Source material
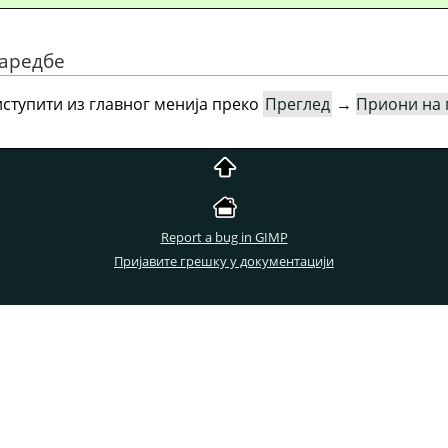
наредбе
ступити из главног менија преко
Преглед
→
Приони на 
Report a bug in GIMP
Пријавите грешку у документацији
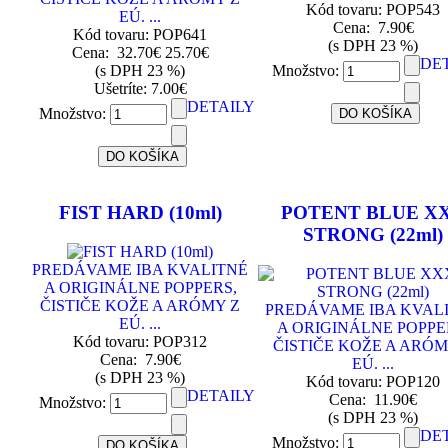
Kód tovaru: POP543
EÚ. ...
Cena:
7.90€
Kód tovaru: POP641
(s DPH 23 %)
Cena:
32.70€
25.70€
DE
(s DPH 23 %)
Množstvo:
Ušetríte: 7.00€
DETAILY
Množstvo:
FIST HARD (10ml)
POTENT BLUE X
STRONG (22ml)
PREDÁVAME IBA KVALITNÉ
A ORIGINÁLNE POPPERS,
ČISTIČE KOŽE A ARÓMY Z
PREDÁVAME IBA KVAL
EÚ. ...
A ORIGINÁLNE POPPE
Kód tovaru: POP312
ČISTIČE KOŽE A ARÓM
Cena:
7.90€
EÚ. ...
(s DPH 23 %)
Kód tovaru: POP120
DETAILY
Cena:
11.90€
Množstvo:
(s DPH 23 %)
DE
Množstvo:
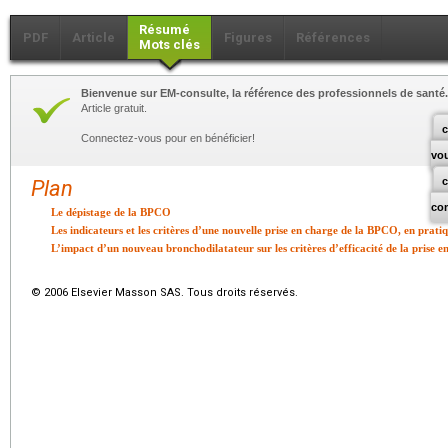
Résumé
PDF
Article
Figures
Références
Mots clés
Bienvenue sur EM-consulte, la référence des professionnels de santé.
Article gratuit.
c
Connectez-vous pour en bénéficier!
vo
Plan
co
Le dépistage de la BPCO
Les indicateurs et les critères d’une nouvelle prise en charge de la BPCO, en prati
L’impact d’un nouveau bronchodilatateur sur les critères d’efficacité de la prise
© 2006 Elsevier Masson SAS. Tous droits réservés.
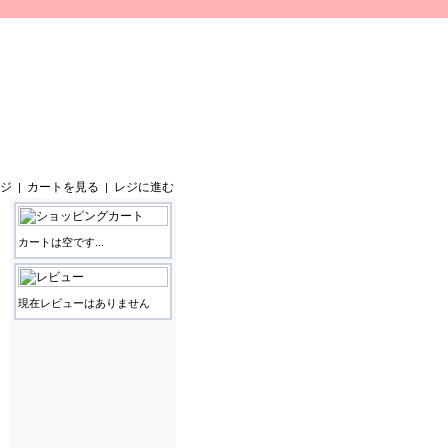
ジ
カートを見る
レジに進む
|
|
カートは空です...
現在レビューはありません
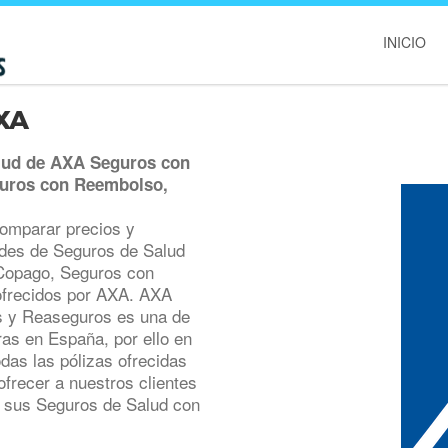
INICIO
AXA
alud de AXA Seguros con
guros con Reembolso,
omparar precios y
ades de Seguros de Salud
Copago, Seguros con
ofrecidos por AXA. AXA
s y Reaseguros es una de
as en España, por ello en
as las pólizas ofrecidas
frecer a nuestros clientes
de sus Seguros de Salud con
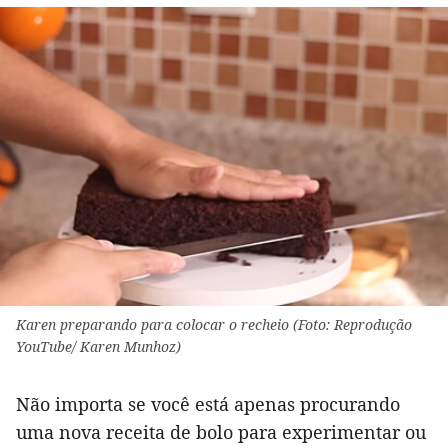
Karen preparando para colocar o recheio (Foto: Reprodução
YouTube/ Karen Munhoz)
Não importa se você está apenas procurando
uma nova receita de bolo para experimentar ou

What the task asks
The lines from the one containing "Copago, Seguros con" through the final line of the data are to be repeated exactly, with both ends included and all pictures left out.

Response to the task
Copago, Seguros con
ofrecidos por AXA. AXA
s y Reaseguros es una de
as en España, por ello en
as las pólizas ofrecidas
frecer a nuestros clientes
de sus Seguros de Salud con
Karen preparando para colocar o recheio (Foto: Reprodução
YouTube/ Karen Munhoz)
Não importa se você está apenas procurando
uma nova receita de bolo para experimentar ou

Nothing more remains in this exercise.